HOUSING – To put it bluntly, the California Apartment Association is a merchant of death. The blood of all the people who live on California’s streets and die prematurely is on its hands – and the hands of the MAGA corporate landlords that give the CAA its funding and marching orders.
The CAA, also known as the California “Anti-Tenant” Association, has done more to impoverish Californians than any other organization. It has enormous power: through millions in campaign contributions, they own state and local politicians all over California.
Housing Is A Human Right, the housing advocacy division of AIDS Healthcare Foundation, found that the CAA distributed real estate campaign cash to state and local elected officials in 51 out of California’s 58 counties. It’s no wonder that renter protections face certain premature death in the State Capitol and City Halls every year.
The CAA is actually the front group for many of the largest corporate landlords in the country, which you can see by looking at their board of directors and donor lists. Billionaire landlords, who hide behind struggling “mom and pop” owners, call the shots at the CAA. These same oligarchs give boatloads of money to MAGA causes.
Sares-Regis Group Co-Founder John Hagestad contributed $40,000 to Trump Victory between 2016 and 2020, according to federal campaign filings. Sares-Regis President Jeff Bailey sits on the CAA’s board of directors.
Irvine Company Chairman Donald Bren delivered $25,000 to Trump Victory in 2016. Irvine Company executive Michelle Grande sits on the CAA’s board.
Fuller Enterprises President Doug Smith shelled out $2,800 to Trump Victory in 2020. He sits on the CAA’s board.
Conservice Utility Management and Billing Co-Owner Marc Treitler contributed $54,150 to Trump Victory between 2019 and 2020. You guessed it. Treitler sits on the CAA’s board.
Sares-Regis and Fuller Enterprises have also contributed $297,000 and $100,000, respectively, to the California Apartment Association Issues Committee, which is funding Californians for Responsible Housing sponsored by the CAA. That committee is gearing up to stop the Yes on 33 Act, the November ballot measure that will expand rent control in California.

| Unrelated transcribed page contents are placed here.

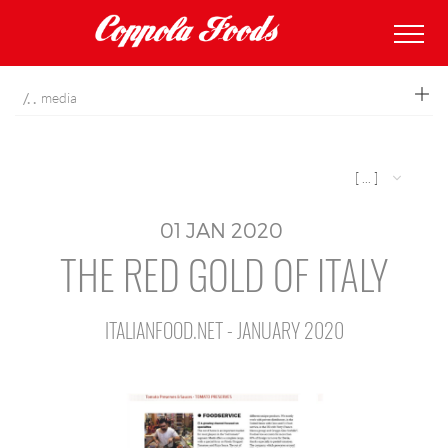
coppolafoods
media
[ ... ]
01
JAN
2020
THE RED GOLD OF ITALY
ITALIANFOOD.NET - JANUARY 2020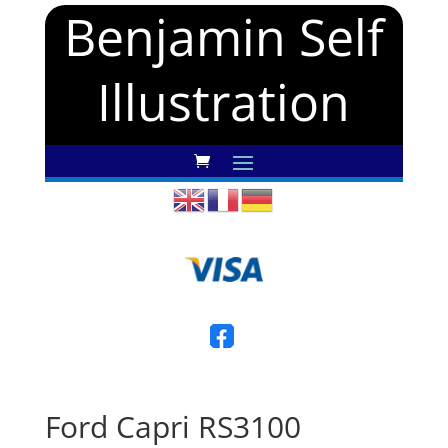
Benjamin Self
Illustration
Ford Capri RS3100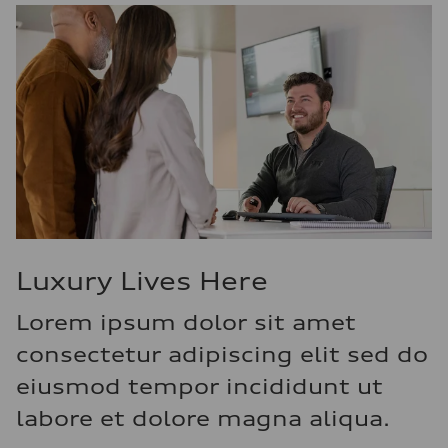
Luxury Lives Here
Lorem ipsum dolor sit amet
consectetur adipiscing elit sed do
eiusmod tempor incididunt ut
labore et dolore magna aliqua.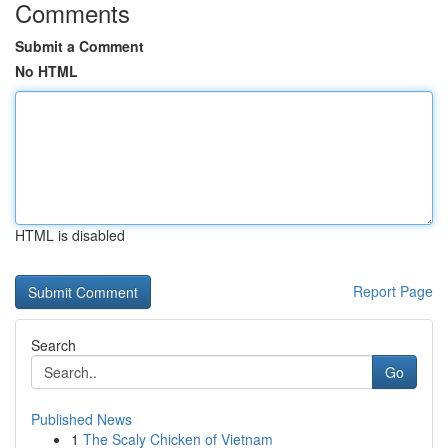
Comments
Submit a Comment
No HTML
HTML is disabled
Report Page
Search
Go
Published News
1
The Scaly Chicken of Vietnam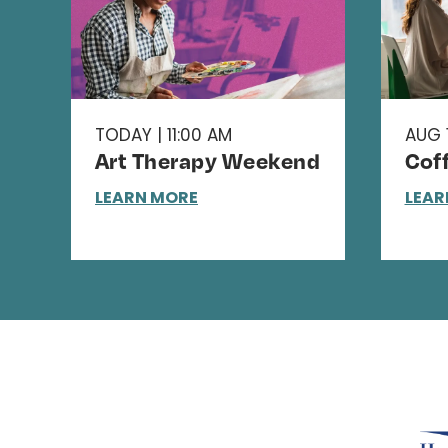
TODAY | 11:00 AM
AUG 1
Art Therapy Weekend
Cof
LEARN MORE
LEAR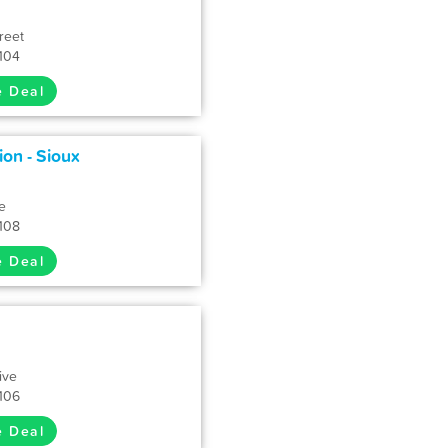
reet
7104
e Deal
ion - Sioux
e
7108
e Deal
ive
7106
e Deal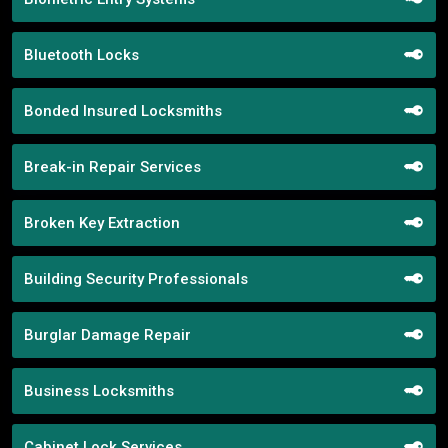
Bluetooth Locks
Bonded Insured Locksmiths
Break-in Repair Services
Broken Key Extraction
Building Security Professionals
Burglar Damage Repair
Business Locksmiths
Cabinet Lock Services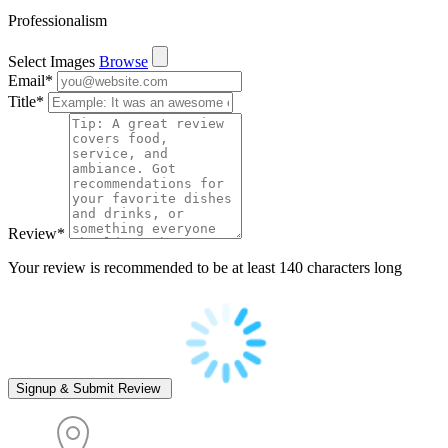
Professionalism
Select Images
Browse
Email
*
Title
*
Review
*
Your review is recommended to be at least 140 characters long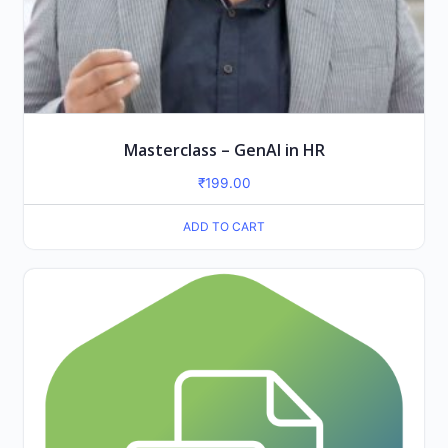
Masterclass – GenAI in HR
₹
199.00
ADD TO CART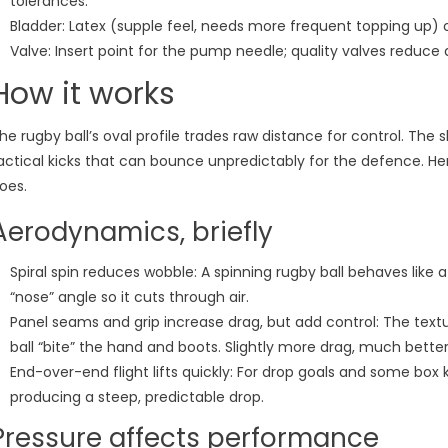
tolerances.
Bladder: Latex (supple feel, needs more frequent topping up) or 
Valve: Insert point for the pump needle; quality valves reduce 
How it works
he rugby ball’s oval profile trades raw distance for control. The 
actical kicks that can bounce unpredictably for the defence. He
oes.
Aerodynamics, briefly
Spiral spin reduces wobble: A spinning rugby ball behaves like a
“nose” angle so it cuts through air.
Panel seams and grip increase drag, but add control: The text
ball “bite” the hand and boots. Slightly more drag, much better
End-over-end flight lifts quickly: For drop goals and some box k
producing a steep, predictable drop.
Pressure affects performance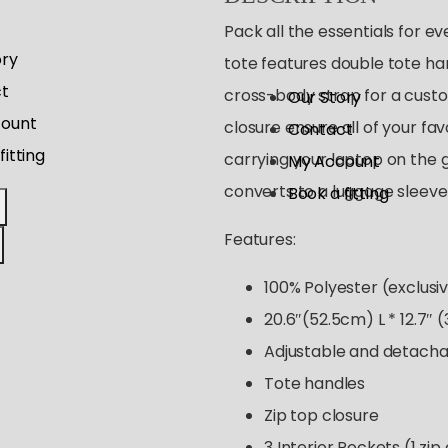
Pack all the essentials for ev
ory
tote features double tote ha
t
cross-body strap for a custom
Our Story
ount
closure ensure all of your fa
Contact
fitting
carrying your laptop on the g
My Account
converts to a luggage sleeve 
Book a fitting
Features:
100% Polyester (exclusiv
20.6″(52.5cm) L * 12.7″ 
Adjustable and detacha
Tote handles
Zip top closure
3 Interior Pockets (1 zip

That’s not the end of the MAGA connection to the CAA.
R&V Management CEO Gerry Ranglas delivered $18,854 to multiple Trump committees between 2016 and 2023. R&V also contributed $1,315,700 to the California Apartment Association Issues Committee.
And Lyon Living CEO Frank Suryan Jr. shelled out $125,000 to Trump Victory between 2016 and 2020. Suryan Jr. contributed $89,100 to the California Apartment Association Issues Committee.
They all want to protect their ability to charge outrageous, unfair rents, making billions off the backs of hard-working Californians.
And don’t be fooled by the CAA and corporate landlords’ lies when they try to kill the Yes on 33 Act. They don’t care about solving the housing affordability and homelessness crises — by charging sky-high rents, they’ve fueled our humanitarian emergency.
A recent UC San Francisco study found that skyrocketing rents are pushing people into homelessness, with more and more unhoused Californians dying on the streets every year.
It all started, years ago, when a little-known law, called Costa-Hawkins, was passed by a single vote in 1995 and then froze rent control in the state. Leading the charge was the California Anti-Tenant Association. Our runaway rents are the legacy of Costa-Hawkins.
Now we have to go back to the future to undo the damage, and a broad coalition of housing justice groups, social justice organizations, and labor unions is working to pass the Yes on 33 Act in November.
Californians will vote YES for rent control in 2024, striking a blow for justice for renters. Because the rent is too damn high.
(Patrick Range McDonald is the award-winning advocacy journalist for Housing Is A Human Right and a regular contributor to CityWatchLA.com.)